Specifically to explain the issue --
You have the schema
{
"id": "http://example.com/bar",
"$schema": "http://example.com/yaml-schema/draft-01#",
"allOf": [{"$ref": "foo"}]
}
That $schema is saying "I am a schema that belongs to some version of JSON Schema identified by that URI http://example.com/yaml-schema/draft-01#", which of course you have invented.
jsonschema (the library) does not know what the referencing semantics are meant to be in your invented specification -- you of course want them to be "draft 4 semantics, probably with some additional keywords or something (otherwise you'd just use draft 4" -- but there's no way for the library to know that, it needs to be told that's the behavior you mean to have.
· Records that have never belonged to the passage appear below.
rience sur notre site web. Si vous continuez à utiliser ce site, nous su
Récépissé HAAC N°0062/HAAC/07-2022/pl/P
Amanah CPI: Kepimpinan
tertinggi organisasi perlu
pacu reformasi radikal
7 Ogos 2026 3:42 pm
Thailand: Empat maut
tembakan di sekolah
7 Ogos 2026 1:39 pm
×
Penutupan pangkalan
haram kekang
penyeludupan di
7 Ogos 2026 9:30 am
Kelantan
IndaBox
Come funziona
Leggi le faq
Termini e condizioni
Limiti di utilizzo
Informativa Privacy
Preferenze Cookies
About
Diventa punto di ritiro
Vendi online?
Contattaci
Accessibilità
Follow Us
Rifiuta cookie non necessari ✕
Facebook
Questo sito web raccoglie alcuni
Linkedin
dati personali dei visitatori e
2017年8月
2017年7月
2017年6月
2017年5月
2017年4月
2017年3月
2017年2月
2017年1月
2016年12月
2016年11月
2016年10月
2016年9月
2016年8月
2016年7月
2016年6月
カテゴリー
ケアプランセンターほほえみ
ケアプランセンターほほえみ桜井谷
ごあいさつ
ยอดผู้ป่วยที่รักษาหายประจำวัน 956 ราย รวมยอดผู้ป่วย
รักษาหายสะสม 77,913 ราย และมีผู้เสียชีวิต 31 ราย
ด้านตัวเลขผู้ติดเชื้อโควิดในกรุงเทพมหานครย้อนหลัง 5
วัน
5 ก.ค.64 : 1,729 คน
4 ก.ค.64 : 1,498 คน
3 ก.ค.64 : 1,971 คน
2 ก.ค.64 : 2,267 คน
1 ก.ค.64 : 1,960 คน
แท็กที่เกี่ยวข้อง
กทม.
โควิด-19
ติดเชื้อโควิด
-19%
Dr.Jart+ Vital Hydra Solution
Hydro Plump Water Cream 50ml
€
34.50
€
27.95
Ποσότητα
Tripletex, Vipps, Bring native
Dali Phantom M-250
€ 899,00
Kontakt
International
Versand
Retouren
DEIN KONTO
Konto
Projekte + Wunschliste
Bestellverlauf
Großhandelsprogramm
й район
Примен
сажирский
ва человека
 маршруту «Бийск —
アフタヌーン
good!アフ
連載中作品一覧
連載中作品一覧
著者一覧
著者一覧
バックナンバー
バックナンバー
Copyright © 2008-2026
So the example is failing quite simply because your schema's id keyword is saying "my ID is http://example.com/bar" but the library doesn't know that your specification uses the id keyword to represent schema identifiers.
One way of doing that would be, as you said, to have jsonschema.validators.create(...) take a specification argument and you'd need to provide a referencing.Specification object which implements the behavior you want (possibly by simply using referencing.jsonschema.DRAFT4 if you literally wanted exactly the draft 4 behavior with no changes).
But as I say adding that argument is not completely trivial -- if only because in the current API, you can provide an id_of function for specifying how schemas identify themselves, which it turned out is not enough information to know how a version of JSON Schema defines its referencing semantics -- in particular, though this gets complicated to explain, but part of what makes referencing so tedious is that each version defines which keywords contain subresources. So it's not enough to know id_of(yourversion) is "http://example.com/bar" -- the library also needs to know which keywords in your version may contain schemas, because those schemas may themselves contain subresources.
And now basically that means that the id_of argument needs deprecating, because referencing.Specification is really what's needed to define all of this.
So, tl;dr... yes I'm aware the second example doesn't work yet. If that's what's blocking you, I will consider adding the specification argument to jsonschema.validators.create, but I want to both think a bit harder on whether there's another possible solution, as well as have to carefully add that in a way that doesn't make it really easy to define a conflicting referencing.Specification and id_of argument.